図1構造式1)運動失調モデルにおけるTA-0910およびTRHの改善作用

 遺伝性の小脳性運動失調モデルのローリングマウスナゴヤ(RMN),オリーブ橋小脳萎縮症のモデルの3-アセチルピリジン(3-AP)処置ラットおよび脊髄性運動失調モデルの脊髄圧迫ラットの運動機能障害に対するTA-0910の作用を経口投与でTRHと比較した.TA-0910はRMNの転倒指数(転倒回数/自発運動量)を減少させ,その効果は2週間の反復投与後の休薬2週間後においても認められた.また,TA-0910は3-AP処置ラットの後肢の歩行トレースから計測した歩行パラメータを正常値に近づけ,脊髄圧迫ラットの神経症状スコアを改善し,運動失調からの回復促進作用を示した.一方,TRHはTA-0910より高用量でRMNおよび3-AP処置ラットの運動失調を改善し,脊髄圧迫ラットの運動失調の改善傾向を示した.TA-0910は小脳あるいは脊髄の機能障害に基づく運動失調を,経口投与により明らかに改善し,その作用はTRHより100-300倍強かった.これらの結果より,脊髄小脳変性症および運動ニューロン病(筋萎縮性側索硬化症)等に伴われる運動機能障害に対する本薬の経口剤としての有効性が示唆された.

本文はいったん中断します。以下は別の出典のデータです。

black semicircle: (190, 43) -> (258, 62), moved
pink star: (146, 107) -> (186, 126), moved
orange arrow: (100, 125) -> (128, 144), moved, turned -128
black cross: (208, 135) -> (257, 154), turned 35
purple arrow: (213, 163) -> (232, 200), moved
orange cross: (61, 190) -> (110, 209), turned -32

2)RMNにおけるTA-0910の改善作用およびその脳内濃度との関連

 RMNの運動失調に対するTA-0910の改善作用が,本薬の中枢神経系への移行に基づくか否かを薬物動態学的に検討し,単回投与時後TA-0910による改善作用は本薬の中枢神経系への移行に従い発現することを示した.また,休薬後TA-0910が作用を示す時点(3週後)での脳内濃度は,初回投与後の薬効発現時の約1/50-1/100であった.休薬時においても改善作用が持続して認められる現象は,将来本薬物の投与法にも影響するものであるとともに,本薬の反復投与後のTRH受容体-作用発現の関係についても多くの問題が存在することを提起するものである.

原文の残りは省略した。